Another thing that I think of when I think of the south is tea parties. Not that I have ever been to one but they sound so elegant, so girly, so southern, so Gone with the Wind! Ladies in pretty dress, eating light food, sippin’ on tea, and talkin’ about the latest happenings.
These chicken-salad sandwiches seem like the perfect thing to serve with afternoon tea, that is if I had afternoon tea. The crunch of the nuts, the pop of the dried cranberries, the tender chicken, and the sweet sauce, this a
rockin’ dainty sandwich. My only regret when I made these was that I did not have a big, beautiful, buttery, flaky croissant to eat this yummy concoction on.

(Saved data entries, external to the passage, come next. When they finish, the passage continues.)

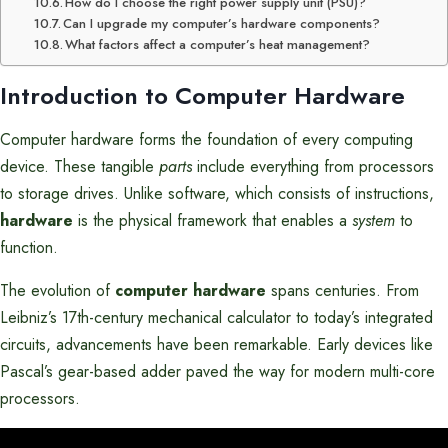
How do I choose the right power supply unit (PSU)?
Can I upgrade my computer’s hardware components?
What factors affect a computer’s heat management?
Introduction to Computer Hardware
Computer hardware forms the foundation of every computing
device. These tangible
parts
include everything from processors
to storage drives. Unlike software, which consists of instructions,
hardware
is the physical framework that enables a
system
to
function.
The evolution of
computer hardware
spans centuries. From
Leibniz’s 17th-century mechanical calculator to today’s integrated
circuits, advancements have been remarkable. Early devices like
Pascal’s gear-based adder paved the way for modern multi-core
processors.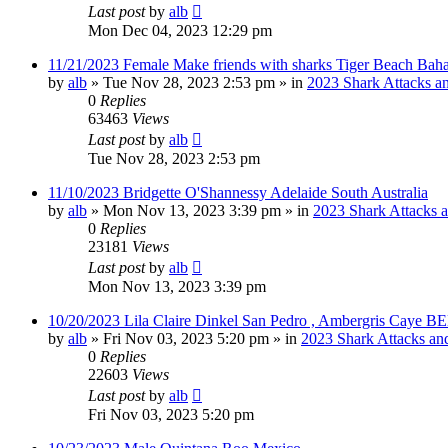
Last post
by
alb
Mon Dec 04, 2023 12:29 pm
11/21/2023 Female Make friends with sharks Tiger Beach Bah
by
alb
»
Tue Nov 28, 2023 2:53 pm
» in
2023 Shark Attacks an
0
Replies
63463
Views
Last post
by
alb
Tue Nov 28, 2023 2:53 pm
11/10/2023 Bridgette O'Shannessy Adelaide South Australia
by
alb
»
Mon Nov 13, 2023 3:39 pm
» in
2023 Shark Attacks a
0
Replies
23181
Views
Last post
by
alb
Mon Nov 13, 2023 3:39 pm
10/20/2023 Lila Claire Dinkel San Pedro , Ambergris Caye B
by
alb
»
Fri Nov 03, 2023 5:20 pm
» in
2023 Shark Attacks and
0
Replies
22603
Views
Last post
by
alb
Fri Nov 03, 2023 5:20 pm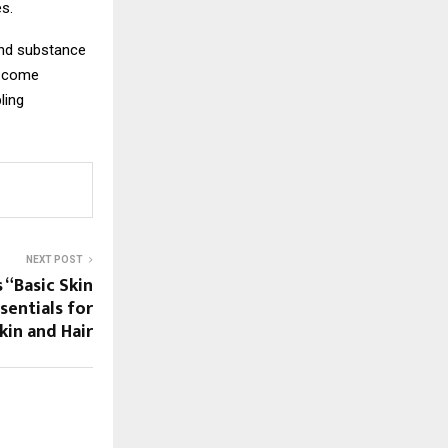
es.
and substance
o come
ling
NEXT POST
 “Basic Skin
sentials for
kin and Hair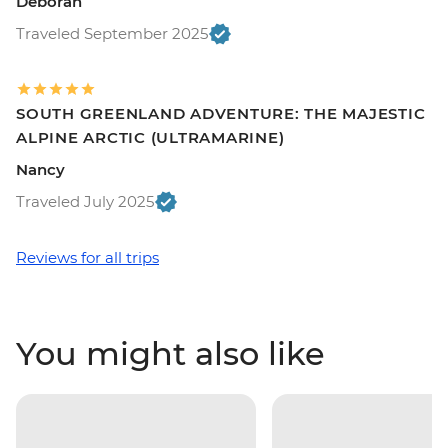
Deborah
Traveled September 2025
SOUTH GREENLAND ADVENTURE: THE MAJESTIC
ALPINE ARCTIC (ULTRAMARINE)
Nancy
Traveled July 2025
Reviews for all trips
You might also like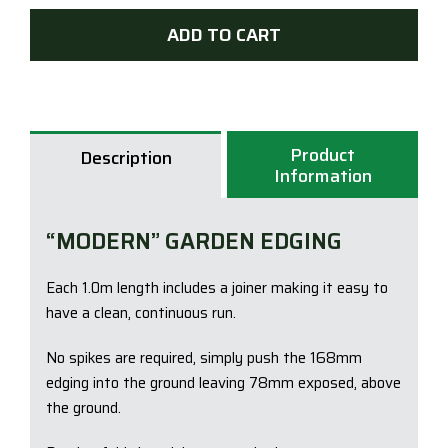
Steel
ADD TO CART
Gar
Edgi
78
x
100
Product
Description
-
Information
Woo
Grey
“MODERN” GARDEN EDGING
quan
Each 1.0m length includes a joiner making it easy to
have a clean, continuous run.
No spikes are required, simply push the 168mm
edging into the ground leaving 78mm exposed, above
the ground.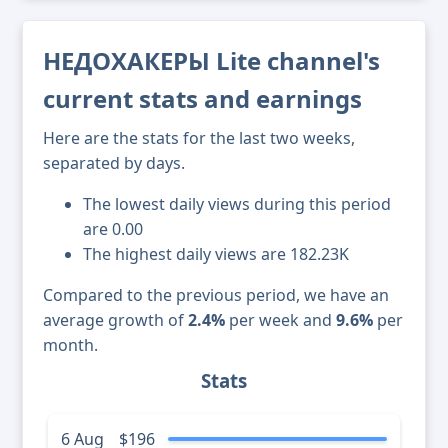
НЕДОХАКЕРЫ Lite channel's
current stats and earnings
Here are the stats for the last two weeks,
separated by days.
The lowest daily views during this period
are 0.00
The highest daily views are 182.23K
Compared to the previous period, we have an
average growth of
2.4%
per week and
9.6%
per
month.
Stats
6 Aug
$196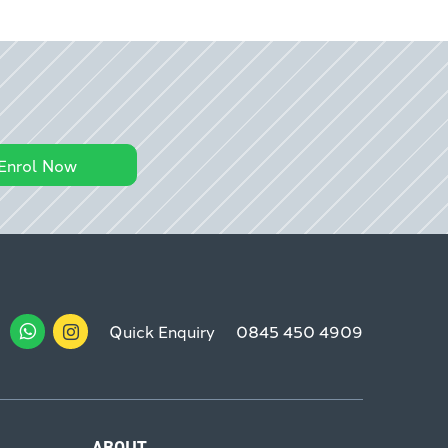
Enrol Now
Quick Enquiry
0845 450 4909
ABOUT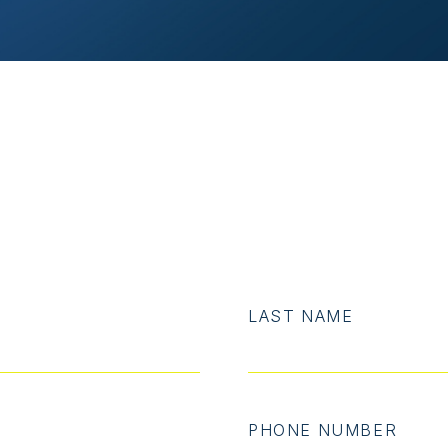
LAST NAME
PHONE NUMBER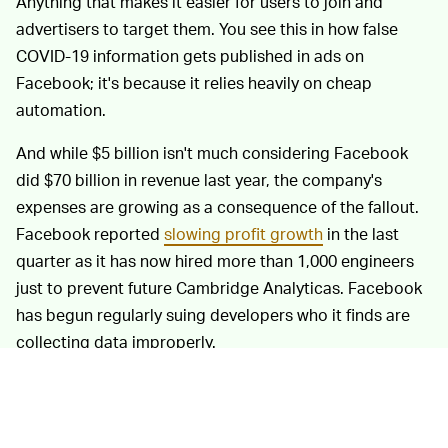
Anything that makes it easier for users to join and
advertisers to target them. You see this in how false
COVID-19 information gets published in ads on
Facebook; it's because it relies heavily on cheap
automation.
And while $5 billion isn't much considering Facebook
did $70 billion in revenue last year, the company's
expenses are growing as a consequence of the fallout.
Facebook reported
slowing profit growth
in the last
quarter as it has now hired more than 1,000 engineers
just to prevent future Cambridge Analyticas. Facebook
has begun regularly suing developers who it finds are
collecting data improperly.
In its settlement with the FTC, Facebook also agreed to
some strict new privacy measures. There's an
independent committee that now reviews all of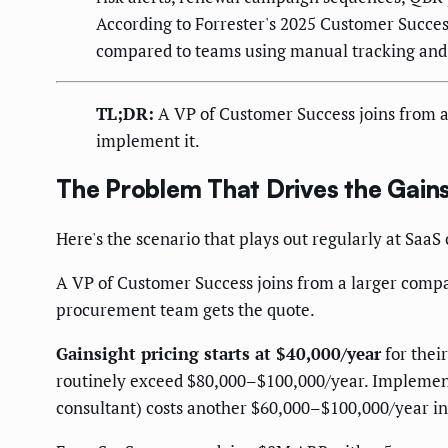
According to Forrester's 2025 Customer Succ
compared to teams using manual tracking and
TL;DR:
A VP of Customer Success joins from a
implement it.
The Problem That Drives the Gain
Here's the scenario that plays out regularly at S
A VP of Customer Success joins from a larger comp
procurement team gets the quote.
Gainsight pricing starts at $40,000/year
for thei
routinely exceed $80,000–$100,000/year. Implementa
consultant) costs another $60,000–$100,000/year i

P.S. Even if you aren’t a tea party kinda gal make these sandwiches to serve at your next bridal shower, baby shower, or luncheon, or just because!
Chicken-Salad Tea Sandwiches
Prep Time: 15 minutes Serves 6-8
1/2 cup slivered almonds
1/2 cup chopped pecans
1/2 cup pineapple tidbits, drained
1/2 cup dried cranberries
1/2 cup mandarin orange segments, drained
1/2 cup mayonnaise
1/2 cup honey mustard
1/4 cup apricot preserves
2 cups chopped cooked chicken
12 slices bread or croissants, for serving
In a bowl, combine almonds, pecans, pineapple, cranberries, and orange segments, tossing to blend. Set aside.
In another bowl, combine mayonnaise, mustard, and apricot preserves, stirring to blend. Add mixture to fruit-nut mixture, along with chicken, stirring well.
Spread chicken salad on 6 bread slices. Top with lettuce and remaining bread slices.